Creating a Culture of Wellness
Gym memberships, in house massages, healthy snacks and team building weekends. These are all great ways of improving wellness in the workplace, but is it enough? How do we create a culture of wellness that everyone is on board with?
70 million work days are lost each year due to mental health problems in the UK, costing employers approximately £2.4 billion per year.
The Stats
The statistics are overwhelming when it comes to comparing productivity and cost in the workplace against a person’s wellness and mental health.
In fact a survey carried out by Lockheed Martin correlated productivity losses with health problems.
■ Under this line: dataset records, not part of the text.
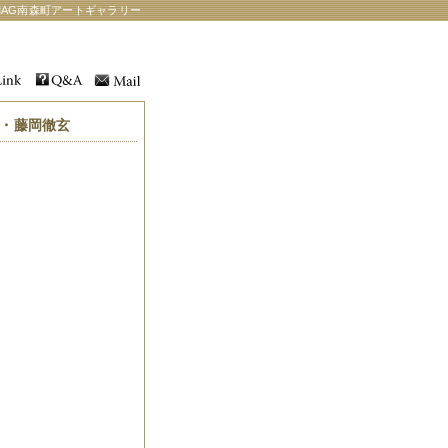
AG南森町アートギャラリー
・・藤岡徹玄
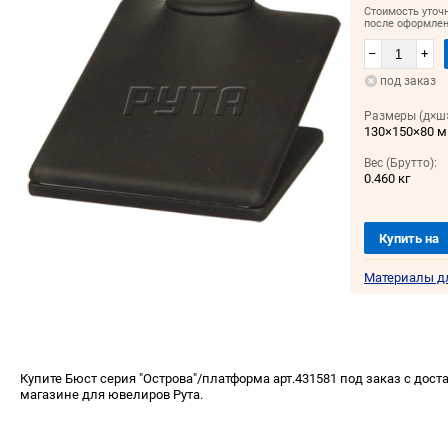
Стоимость уточ
после оформлен
–
+
под заказ
Размеры (д×ш×
130×150×80 
Вес (Брутто):
0.460 кг
Купить на
Материалы д
Купите Бюст серия "Острова"/платформа арт.431581 под заказ с доста
магазине для ювелиров Рута.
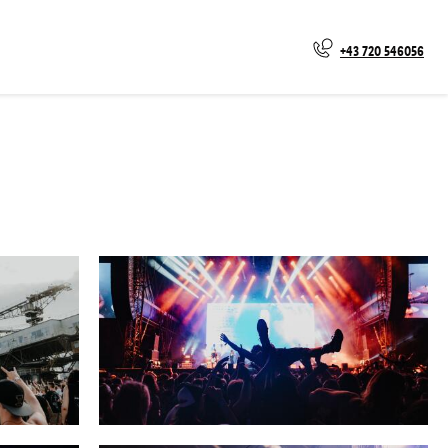
+43 720 546056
They calculated losses as follows:
- Migraines (4.9% loss)
- Allergies (4.1% loss)
- Asthma (5.2% loss)
- Influenza (4.7% loss)
- Depression (7.6% loss)
According to https://www.mentalhealth.org.uk mental health problems are the leading cause of sickness absence. 70 million work days are lost each year due to mental health problems in the UK, costing employers approximately £2.4 billion per year.
A recent report by the Health and Safety Executive found that the total cost to UK businesses in 2018/2019 from self-reported injuries and ill health was £16.2 billion.
Although we’ve come a long way in recent years to promote wellness with many organisations offering wellness programmes to employees, we have to realise that these will only work if we as a business adopt a culture of wellness throughout the organisation. A wellness programme is worthless if people aren’t using it.
Building Wellness into the organisation’s values
Having key organisation values that are built around the wellness of employees shows that an organisation is taking wellness seriously.
It is very easy to set up a corporate gym membership for example, but taking the time to think about how wellness can be incorporated into an overall strategy and goals, whilst measuring the effectiveness of that strategy, takes it that one step further.
From policies on the food provided at work, to having adequate and comfortable break and working areas. It all begins to work towards the end goal of creating a workplace culture of wellness.
Ask employees. How do they rate the business in terms of wellness provisions? What could be done to improve it?
When people visit the website, is it clear that wellness is a part of the organisation’s core values?
The Centre for Mental Health at Work report found in 2018 that over 60% of employees thought their employer should be doing more to address mental health issues. Can we really afford not to take wellness seriously?
There are many wellness policy templates available online, including this template from St John’s Ambulance, which gives many examples of objectives and actions that businesses can include in a workplace wellness policy.
Improving participation in Wellness
You can have the policies, programmes and provisions in place for wellness in the workplace, but if the executives at the top aren’t taking it seriously or the objections are too easy, then employees simply won’t take part.
There are some key things a business can do to encourage participation:
Show support and lead by example
If the partners and executive board aren’t seen to be taking part in wellness programmes, then employees won’t take it seriously. The executive team need to lead by example and show that the wellness programme isn’t just a tick-box exercise but an initiative that is truly valued and one in which they actively take part.
Don’t charge for participation, and make it easy
Making it as easy as possibly for people to take part means providing activities at zero cost where possible. If there are activities provided during the day such as health screenings these should be provided during work hours and not on lunch breaks.
Ask for feedback
Don’t be afraid of feedback. Ask for it regularly. The results will enable a business to tweak and tailor their wellness programme to make it more effective.
Put someone in charge
Make sure that someone is in charge of the wellness programme. Although it usually falls to the HR department, find out who in the company is most passionate about wellness. Do they want to take it on? We all work best when working to our key strengths, so having someone at the forefront who cares deeply about wellness may make a significant difference to the overall shift in culture.
Make privacy clear
Privacy today is more important than ever. Ensure that anything involving health is done sensitively and legally protected. Anyone brought in from outside the organisation should be properly vetted and checked to put employees completely at ease.